We tracked individual behaviour change over time in a large cohort of commuting adults. The strengths of the study include the relatively large sample size and the use of disaggregated and total measures of commuting behaviour and physical activity. In addition, we explored the relationship between active commuting and physical activity using both self-reported and objective assessment of physical activity. The limitations of the study include the relatively low retention rate of the study cohort over time (though the rate was comparable to that of other similar studies [31, 32]), the potential for social desirability bias in the self-reported data, and the small sample size for the objective physical activity analysis. The sample was not representative of the UK population, with an over-representation of women and graduates, and Cambridge has a markedly higher prevalence of cycle commuting than the rest of the UK [33]. While the analyses suggest that a change in active commuting is associated with a change in self-reported physical activity, the direction of causality cannot be elucidated using this approach. Finally, the investigation into moderation indicated possible explanations for patterns exhibited in the data, but does not provide definitive answers.

Implications

The findings have several implications for research and practice. The associations between active commuting and total physical activity appeared to be driven mainly by changes in cycle commuting. Though walking and cycling are often combined into an aggregate measure of active travel, the two modes had a different relationship with total physical activity in this study. In addition, the pattern of moderation was consistent for cycle commuting, but contradictory and not easily interpretable for walking commuting. These divergent findings may be related to aspects of the behaviours and their measurement. For example, walking commuting was much more stable than cycle commuting in this cohort. Two-thirds of participants maintained their weekly duration of walking commuting over time (the majority reported no walking at both time points), compared with less than half maintaining their weekly duration of cycle commuting. This resulted in smaller numbers of participants in the change categories (increase or decrease) in analyses using walking commuting as the exposure. Furthermore, walking is often an incidental component of a multi-modal journey, which may make walking more difficult to recall and report accurately [34]. Overall, the analyses reported here highlight the value of considering walking and cycling separately as well as in combination.

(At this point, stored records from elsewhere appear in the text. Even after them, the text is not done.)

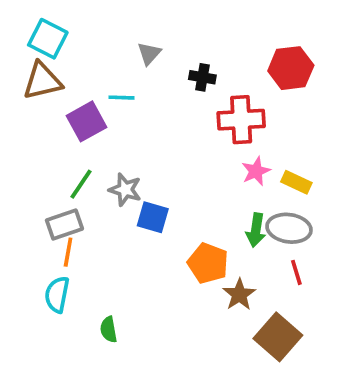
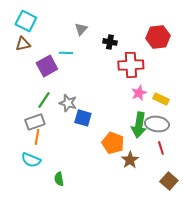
brown triangle: (42, 81) -> (23, 44), size x0.7
green arrow: (256, 230) -> (139, 125), size x1.4
cyan semicircle: (57, 295) -> (31, 160), turned -78
brown square: (278, 337) -> (169, 181), moved, size x0.7

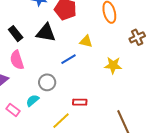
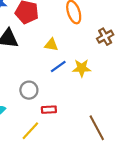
blue line: (69, 59) -> (58, 66), moved
gray circle: (47, 82) -> (29, 90), moved

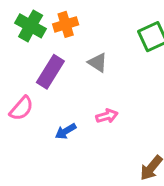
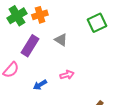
green cross: (31, 26) -> (17, 16), turned 30

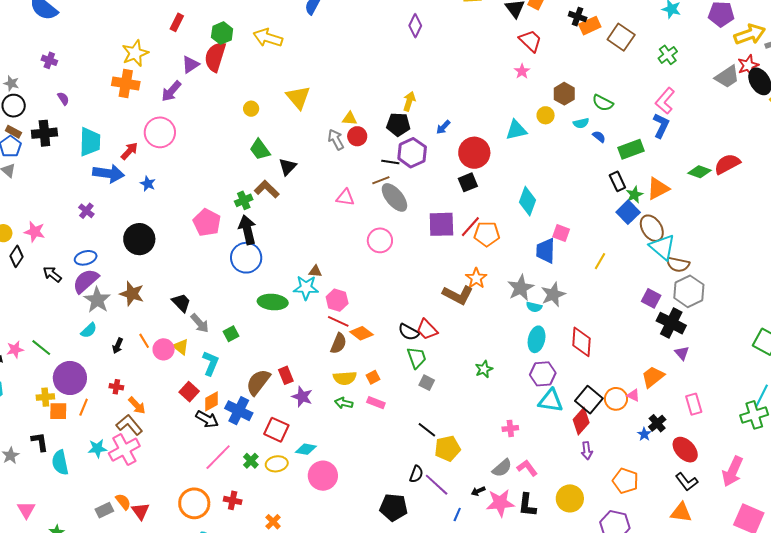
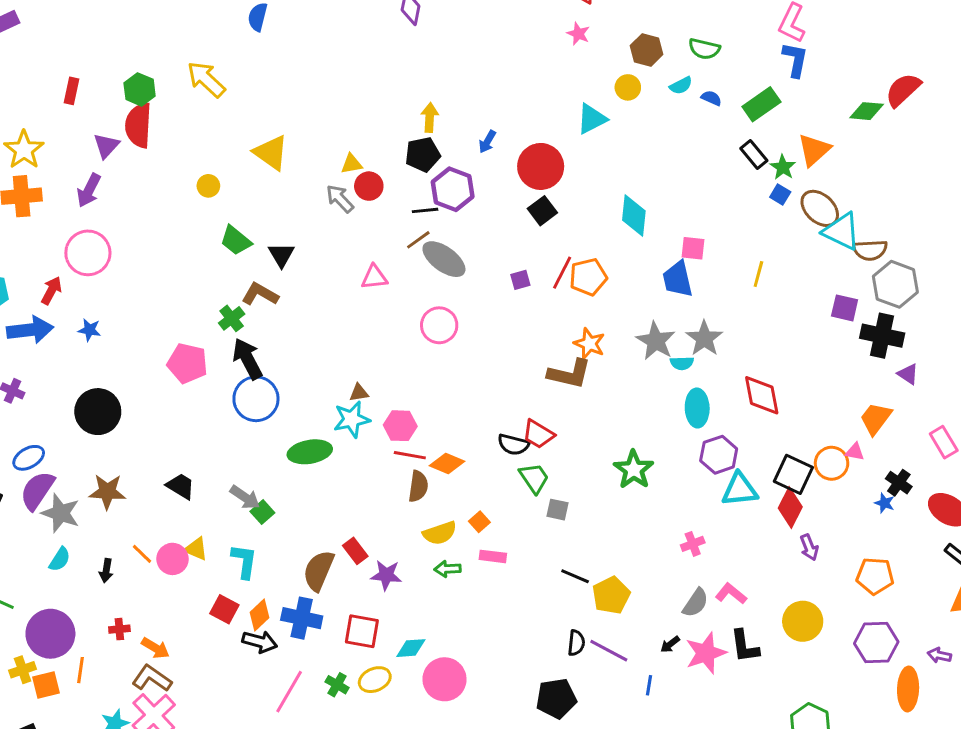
yellow arrow: (268, 38) -> (206, 79), turned 40
blue square: (628, 212) -> (780, 194), size x0.6
purple square: (441, 224) -> (520, 280), size x0.5
gray arrow: (200, 323) -> (245, 497), moved
green star: (484, 369) -> (634, 470), size x1.5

The relationship between cycle commuting and physical activity was divergent across different groups of participants. In particular, those who are not already highly active may be more likely to benefit from taking up cycle commuting from a physical activity perspective. These analyses suggest that, like many different strategies for promoting physical activity, encouraging active commuting may be successful in increasing overall physical activity in some but not all individuals, and that the potential population health gain cannot be inferred from a simple aggregate association.

Conclusions

Changes in active commuting were associated with commensurate changes in total self-reported physical activity and we found no compensatory change in self-reported recreational physical activity. Promoting active commuting has potential as a public health strategy to increase physical activity. Future longitudinal research would be useful to verify these findings.